I was in half mind to say that I had come to the wrong house and that I was looking for my cousin’s house. But I ended up forgiving the man and the dog and said “Yes that is me. Very nice to meet you. Maybe you could put a sign for the dog on your gate just so people don’t excite your dog too much.” Saying that I turned and showed him what his dog had done to my clothes. Seeing the ripped off jeans he apologetically said “I am really sorry. Let me give you some new clothes to wear. I don’t think you can walk back home like this.” I said “that would be great. Where do you think I can start?” He showed me around the house and gave instructions on what to clean and how to mow his lawn.
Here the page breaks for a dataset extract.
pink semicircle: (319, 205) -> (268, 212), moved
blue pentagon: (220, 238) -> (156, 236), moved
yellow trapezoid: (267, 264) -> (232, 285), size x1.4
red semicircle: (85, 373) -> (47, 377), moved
While we went from room to room, the dog too followed me just making sure I wasn’t stealing anything. The man gave me a new pair of shorts to wear and I was happy to cover myself and start work. The work was more laborious that I thought. He asked me to do nit bitty things like cleaning the window nets and grills, furniture, water his plants and even cleaning the bath tub. I started to work on each room when I finally came to the bed room. I was to dust underneath the bed, so I lay on the floor on my back and just had my head under the bed like car mechanics working on engines. It was a bed battle for me to work underneath without proper light. Besides, the man was watching TV in the same room which I didn’t pay attention to. After sometime I couldn’t help hearing the several moaning sounds from the TV where the actors were breathing very hard as though they were working out to the Richard Simmons show and finally I heard a guy shout as though he was bitten by a dog, very similar to the way I shouted. But I did not allow myself to be distracted.
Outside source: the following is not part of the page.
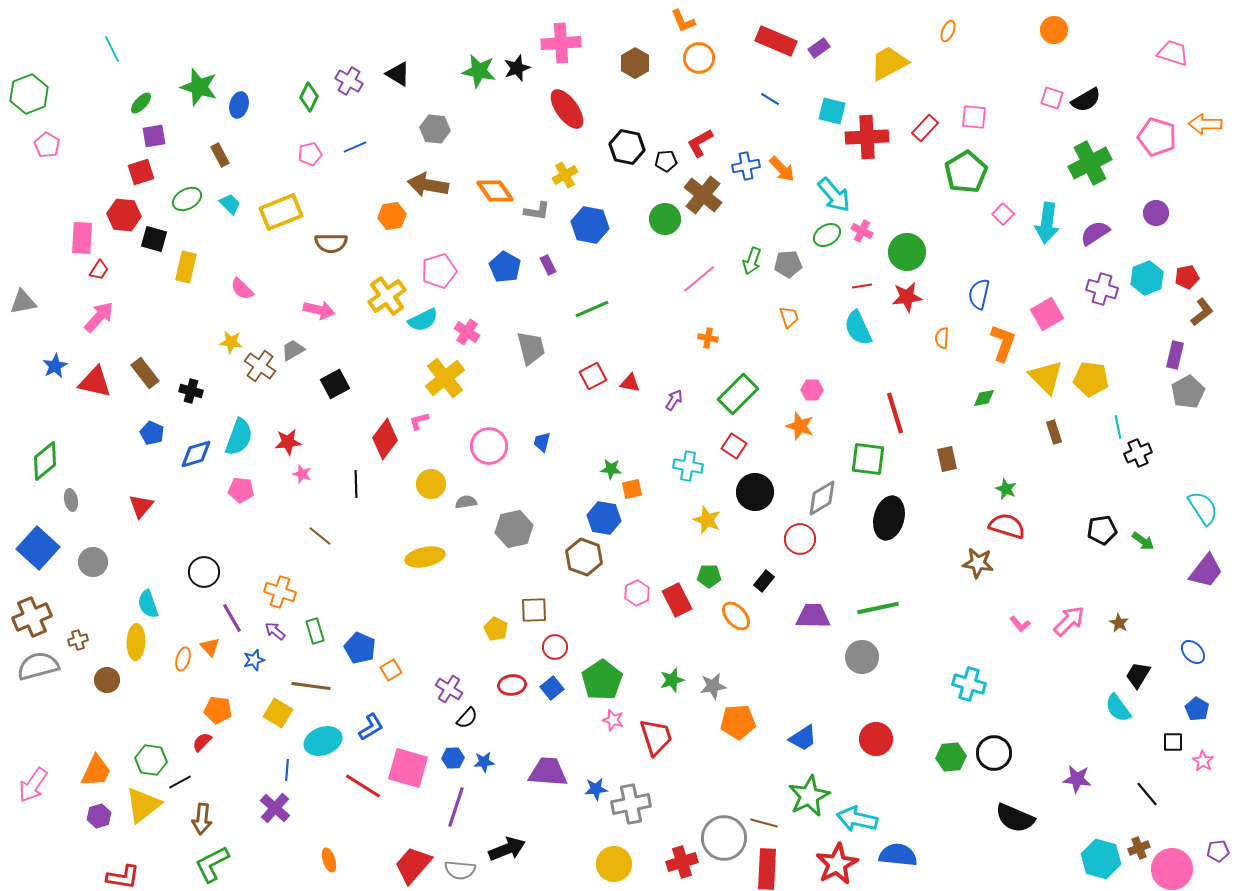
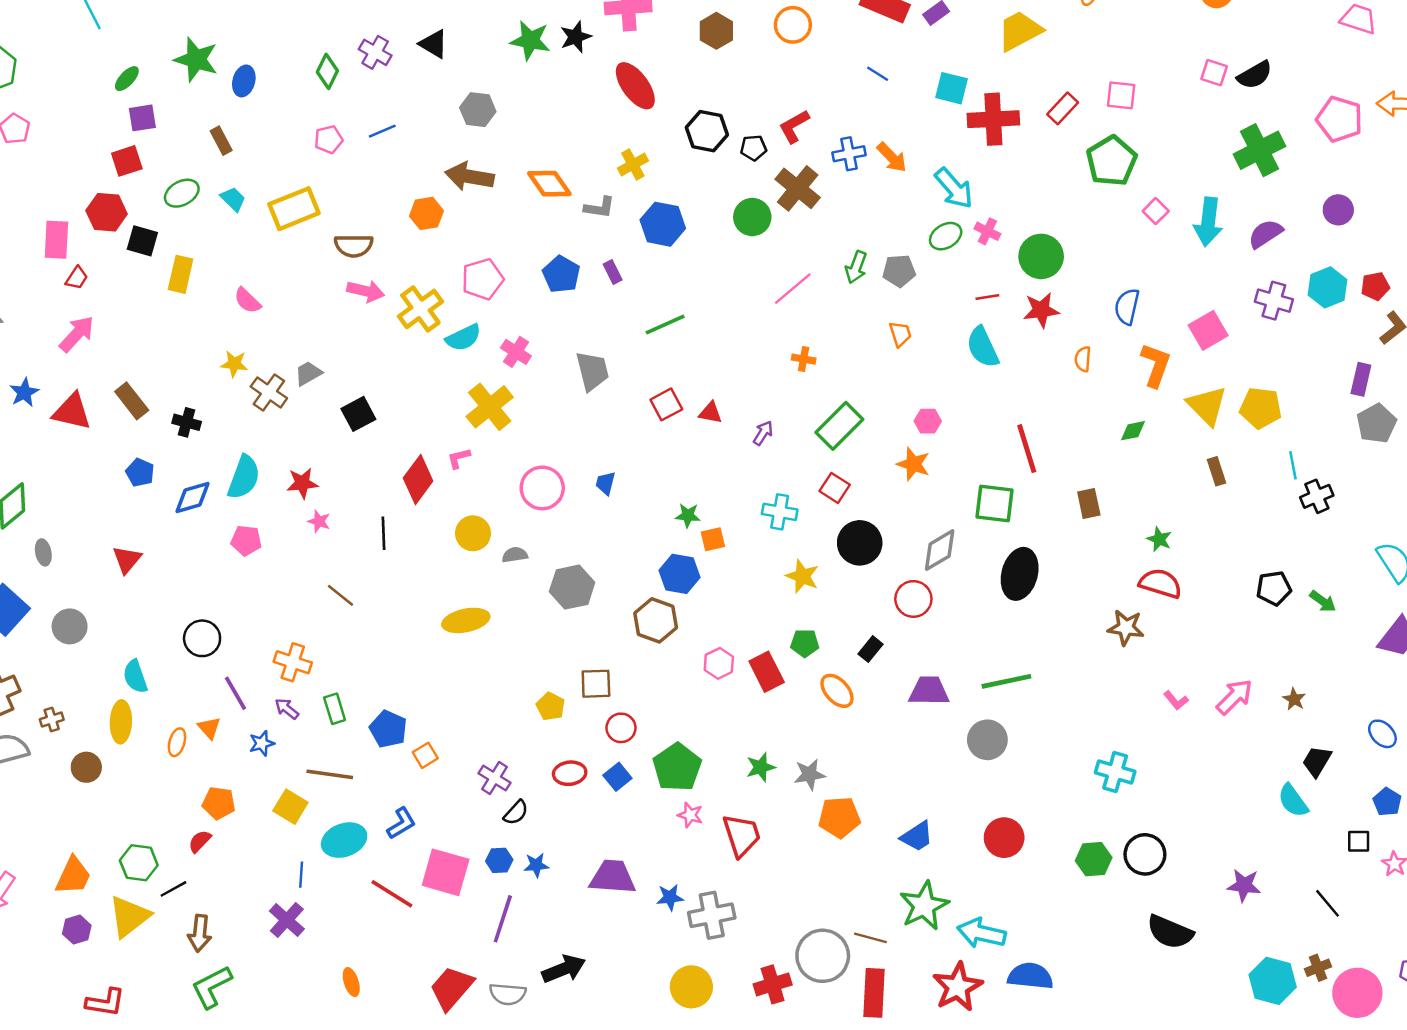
pink arrow: (319, 310) -> (366, 291), moved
After a couple of minutes I felt somebody lightly rubbing against my belly, but it was almost like an imagination. After a few more minutes, I felt a thrust on my pelvic region, I was pretty sure that was imagination too and that it must be that anal penetration story that’s causing me to be unstable. So I forced myself to focus on the job. But after a little while longer the thrusting got stronger and there was almost a roar. By then I had finished cleaning the bed and was enthused by the TV sounds and the thrusting. When I came out of the bed, the sight in front of me put me to complete tears and I knew I was quitting this job forever. It’s embarrassing to even discuss the situation. Great authors might write a 500 page memoir describing the situation, and this one would actually be true. I knew that the next few weeks were going to be spent dreaming with the roles of the giver, receiver, tool and tool-kit being changed drastically. Even today I wonder how could a domesticated dog like a pitbull watch gay porn on TV and simultaneously pretend to have sex with a man while the owner watches the live scene to jerk off.